→ **TASK TO CARRY OUT**
Lines holding the string "mesmo" in the listing below are to be copied.

→ **RECORDS PROVIDED**
★ ★ ★ ★ ★ ★ ★

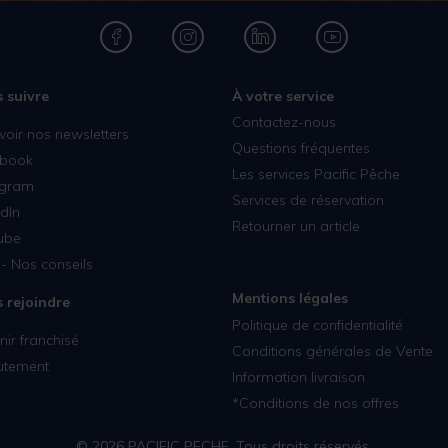
 suivre
À votre service
Contactez-nous
voir nos newsletters
Questions fréquentes
book
Les services Pacific Pêche
agram
Services de réservation
dIn
Retourner un article
ube
- Nos conseils
Mentions légales
 rejoindre
Politique de confidentialité
ir franchisé
Conditions générales de Vente
utement
Information livraison
*Conditions de nos offres
© 2026 PACIFIC PECHE. Tous droits réservés.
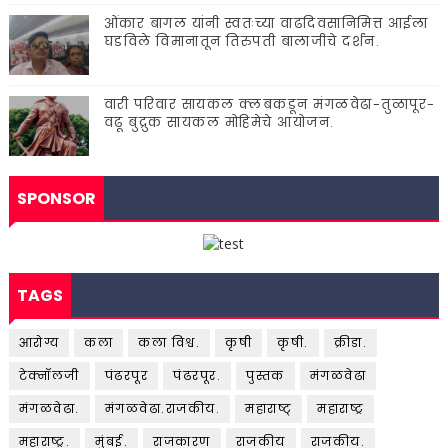
ओंकार बागल यांनी स्वतःच्या वाढदिवसानिमित्त आईला
घडविले विमानातून तिरुपती बालाजीचे दर्शन.
वारी परिवार सायकल क्लबकडून मंगळवेढा-तुळापूर-
वढू बुद्रुक सायकल मोहिमेचे आयोजन.
SPONSOR
TAGS
आरोग्य
कला
कला विश्व.
कृषी
कृषी.
क्रीडा.
टेक्नॉलजी
पंढरपूर
पंढरपूर.
पुस्तक
मंगळवेढा
मंगळवेढा.
मंगळवेढा.राजकीय.
महाराष्ट्
महाराष्ट्र
महाराष्ट्र.
मुंबई.
राजकारण
राजकीय
राजकीय.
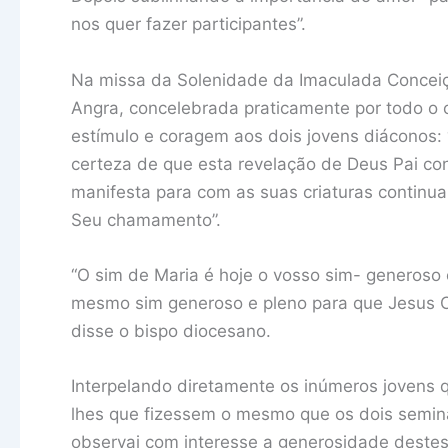
nos quer fazer participantes”.
Na missa da Solenidade da Imaculada Concei
Angra, concelebrada praticamente por todo o c
estímulo e coragem aos dois jovens diáconos: 
certeza de que esta revelação de Deus Pai con
manifesta para com as suas criaturas continua
Seu chamamento”.
“O sim de Maria é hoje o vosso sim- generoso
mesmo sim generoso e pleno para que Jesus Cr
disse o bispo diocesano.
Interpelando diretamente os inúmeros jovens q
lhes que fizessem o mesmo que os dois seminar
observai com interesse a generosidade destes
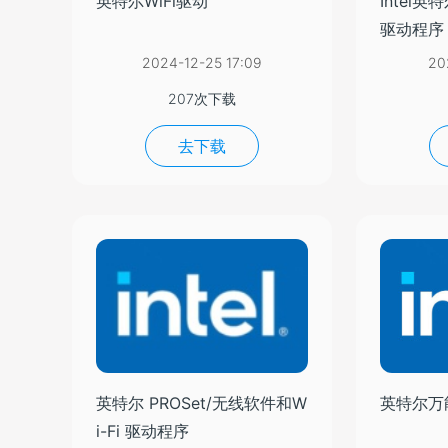
英特尔WiFi驱动
Intel英
驱动程序
2024-12-25 17:09
20
207次下载
去下载
英特尔 PROSet/无线软件和W
英特尔万
i-Fi 驱动程序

★ ★ ★ ★ ★ ★ ★

→ **WORKED SOLUTION**
mesmo sim generoso e pleno para que Jesus Cr
lhes que fizessem o mesmo que os dois seminar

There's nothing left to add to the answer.